I give into the wind and current, allowing it to carry me back out into the main channel.  On my way out, I toss the Lovertail 2 against the timber where I had the first hit.  I'm running it through the grass and it abruptly stops.  I slowly pull as it feels like a snag.  Then it moves.  I set the hook and start hauling in my prize.

I become quickly excited (as you can see in the video of the encounter here: once I see the flash of the side of this beautiful bass.  I attempt to draw my net, but fumble.  Heart pumping and adrenaline running through my veins, I'm able to flip the toad onto the deck of my kayak.  The battle isn't fished, the bass continues fighting for a self-release.  After calming the beautiful creature, I stash my net and draw my Hawg Trough.

Eager to see how big it is, I put the bass on the trough and hold it firmly.  I quickly adjust my TourneyTag holding my tournament identifier and snap a picture.  Taking a few moments to admire this 19", fat, beauty I provide video commentary and release it to make more tanks.

Happy with my catch, I decide to succumb to the wind blowing me back towards the boat landing.  I paddle to shore where a guy is bobber fishing.  I initiate the traditional landing small talk with, "Catch anything?"  The guy responds, "No, not yet, you?"  Prepared for this response, I already had a smirk on my face while I replied, "Yeah, an owl."  Being a fisherman he had expected the typical, "Just some small ones." reply.  Instead, he did a double-take, "An owl?!?!?!"  He listened to the cliffnotes version of my story while I pulled my kayak out of the water.  I then answered the usual series of questions about my FeelFree Lure, wheeled it to my vehicle, loaded it, and headed for home.  Eager to see what my camera captured.

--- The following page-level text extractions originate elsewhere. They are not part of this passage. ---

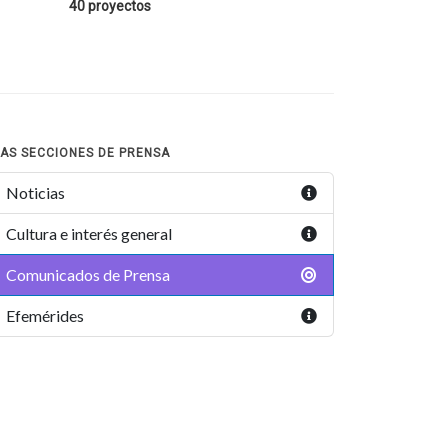
40 proyectos
AS SECCIONES DE PRENSA
Noticias
Cultura e interés general
Comunicados de Prensa
Efemérides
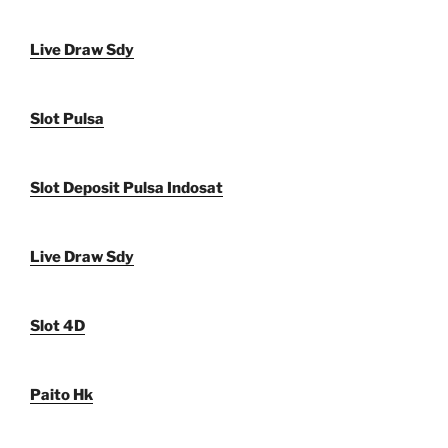
Live Draw Sdy
Slot Pulsa
Slot Deposit Pulsa Indosat
Live Draw Sdy
Slot 4D
Paito Hk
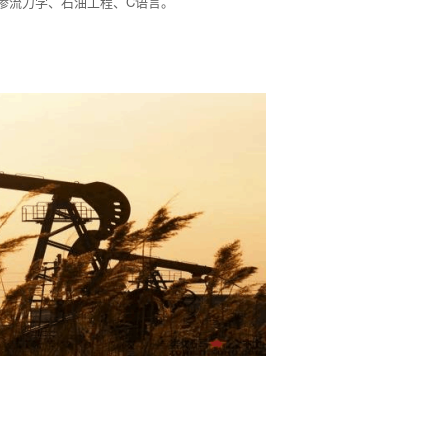
渗流力学、石油工程、C语言。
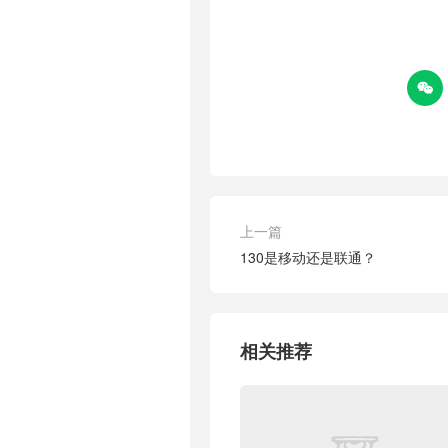

上一篇
130是移动还是联通？
相关推荐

This whole adventure started with an invitation from the owner of Bite Me Bait and Sports Shop.  He invited me to come check out his shop.  I am also a mountain biker and prefer the knowledge, service, and prices of small shops.  This was no different.  The owner, Dakota, is an intelligent, kind, helpful, passionate, individual.  His shop is impressive.  Fronted with a large bass eating a man (check out his Facebook page here for a visual:, the inside is just as impressive.  He is armed with the biggest selection of plastics I have ever seen.  He carries top name products of every kind, and has an impressive selection of handmade lures.  I thank him for sharing Alex's story and introducing me to his lures.  Had I not visited his shop, I wouldn't had such a tale to tell.  It started with Bite Me Bait and Sports Shop.